Please give again, exactly and in full, each line from the one holding "inner hose and" to the end of the listing.

▽

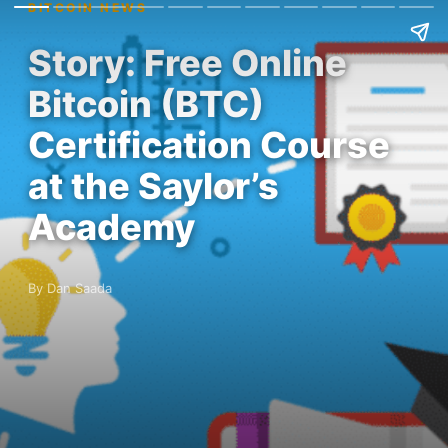
BITCOIN NEWS
Story: Free Online
Bitcoin (BTC)
Certification Course
at the Saylor’s
Academy
By Dan Saada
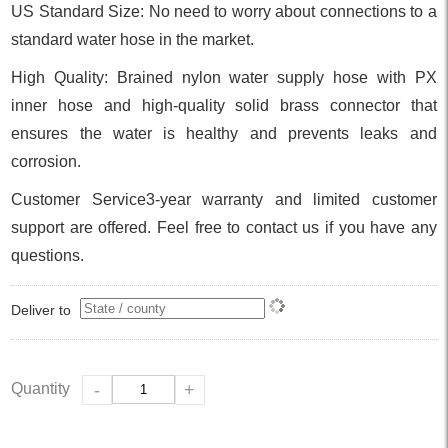
US Standard Size: No need to worry about connections to a
standard water hose in the market.
High Quality: Brained nylon water supply hose with PX
inner hose and high-quality solid brass connector that
ensures the water is healthy and prevents leaks and
corrosion.
Customer Service3-year warranty and limited customer
support are offered. Feel free to contact us if you have any
questions.
Deliver to
Quantity
-
+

△

*Result*.
inner hose and high-quality solid brass connector that
ensures the water is healthy and prevents leaks and
corrosion.
Customer Service3-year warranty and limited customer
support are offered. Feel free to contact us if you have any
questions.
Deliver to
Quantity
-
+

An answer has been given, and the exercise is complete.